Oleh : Prof. Lely Arrianie, Guru Besar Komunikasi Politik LSPR Institutute Communication and Business
REPUBLIKA.CO.ID, Meninggalnya Affan Kurniawan sang pengemudi ojek online,
tidak saja meninggalkan kesedihan di keluarganya, tetapi sekaligus meninggalkan sesak, marah, dan geram yang tersimpan di tengah masyarakat yang menyaksikannya. Sementara wakil rakyat yang menjadi sebab segala tragedi ini, diam dalam kenikmatan sendiri, besarnya gaji, tunjangan dan segala fasilitas, bergelimang harta dan tahta seolah berdiri pongah diatas penderitaan rakyat yang diwakilinya.
Jika saja tari dan joget tidak mereka pentaskan, setelah keputusan kenaikan gaji dan atau tunjangan perumahan yang puluhan kali nilainya dari upah minimum rata rata propinsi di Indonesia itu, barangkali rakyat tidak terlalu perduli dengan segala yang mereka terima, gaji yang juga ratusan kali lipat dari upah yang diterima rakyatnya, dimana banyak rakyat yang tidak bisa makan, bahkan gaji Guru yang pernah mendidik mereka untuk jadi pintar, punya etika punya rasa simpati, empati dan tepo saliro pada orang lain gajinya cuma tidak sampai 5 persen dari mereka.

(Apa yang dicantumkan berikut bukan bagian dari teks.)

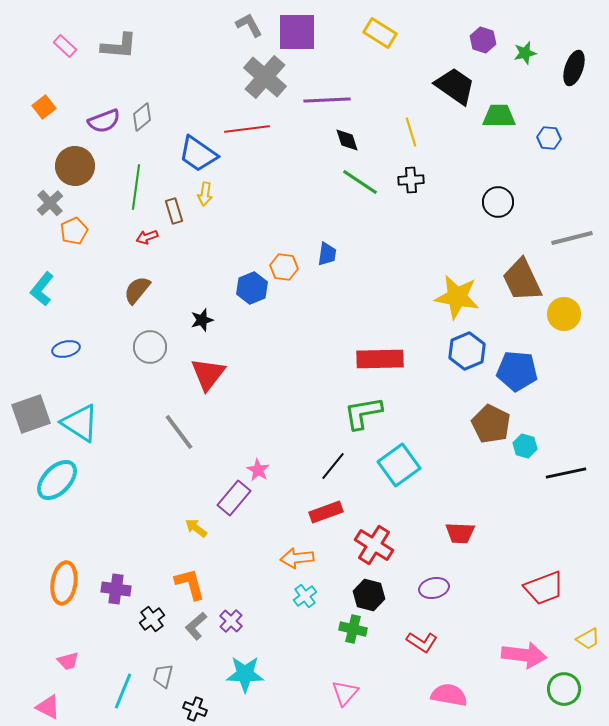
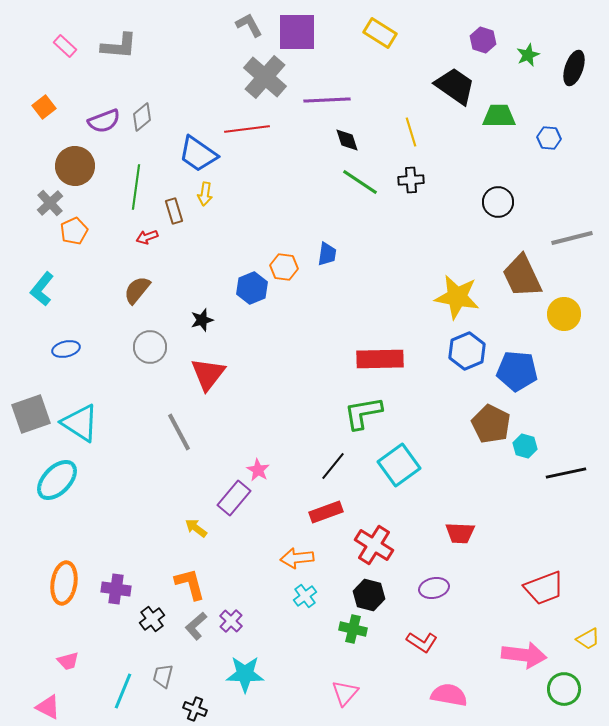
green star at (525, 53): moved 3 px right, 2 px down; rotated 10 degrees counterclockwise
brown trapezoid at (522, 280): moved 4 px up
gray line at (179, 432): rotated 9 degrees clockwise
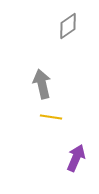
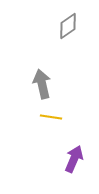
purple arrow: moved 2 px left, 1 px down
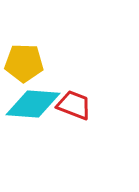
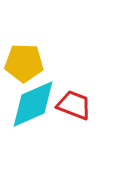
cyan diamond: rotated 28 degrees counterclockwise
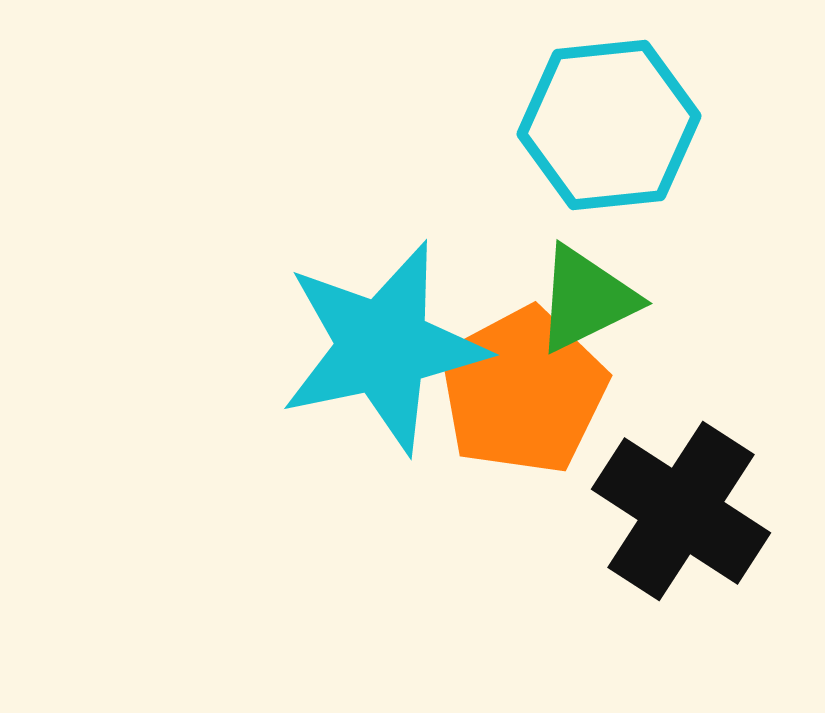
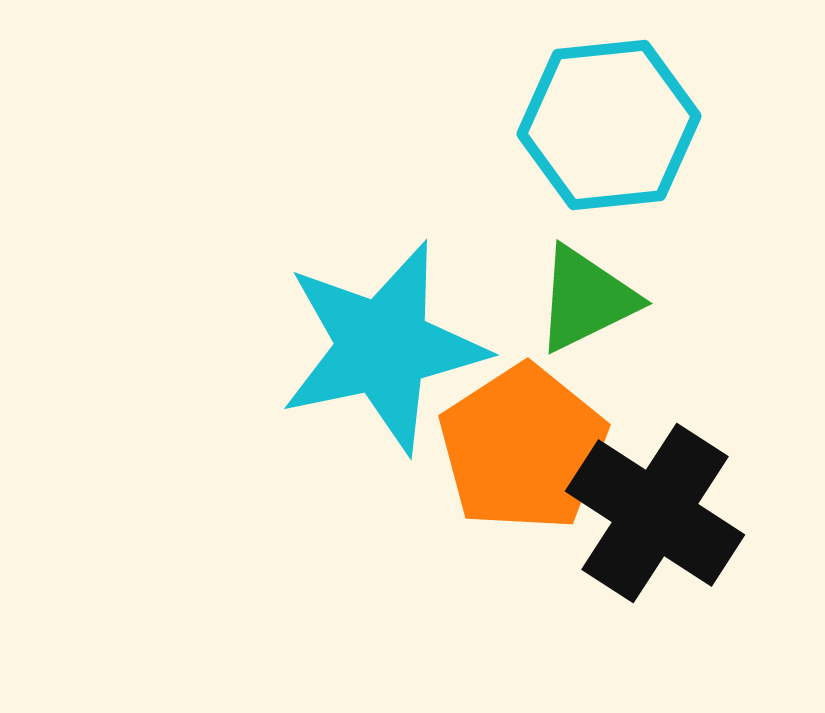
orange pentagon: moved 57 px down; rotated 5 degrees counterclockwise
black cross: moved 26 px left, 2 px down
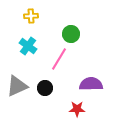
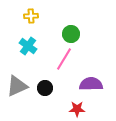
pink line: moved 5 px right
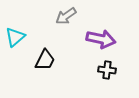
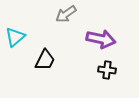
gray arrow: moved 2 px up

Tari dan Gendang Kesombongan
Harusnya musik yang mereka mainkan di Senayan adalah musik keprihatinan, tari dan gendang sebaiknya berirama melankolis sambil menghaturkan sembah "maaf" pada rakyat yang telah memberi peran keterwakilan pada mereka, sekaligus menyatakan kata maaf pada pemberi keputusan pemberian tunjangan perumahan itu, "Maaf kami sangat merasakan penderitaan rakyat yang begitu susah mencari sesuap nasi, kehilangan pekerjaan dan sulitnya menyekolahkan anak, maka atas nama rakyat pula, kami menolak untuk mendapatkan tunjangan perumahan, karna kami semua sudah punya rumah dan mampu menyewa rumah dengan gaji yang kami terima, jikapun kami harus bertarung dengan kemacetan, kami juga ingin merasakan penderitaan rakyat yang sejak sebelum subuh harus bergerak menuju tempat kerjanya atau ketempatnya berusaha lainnya".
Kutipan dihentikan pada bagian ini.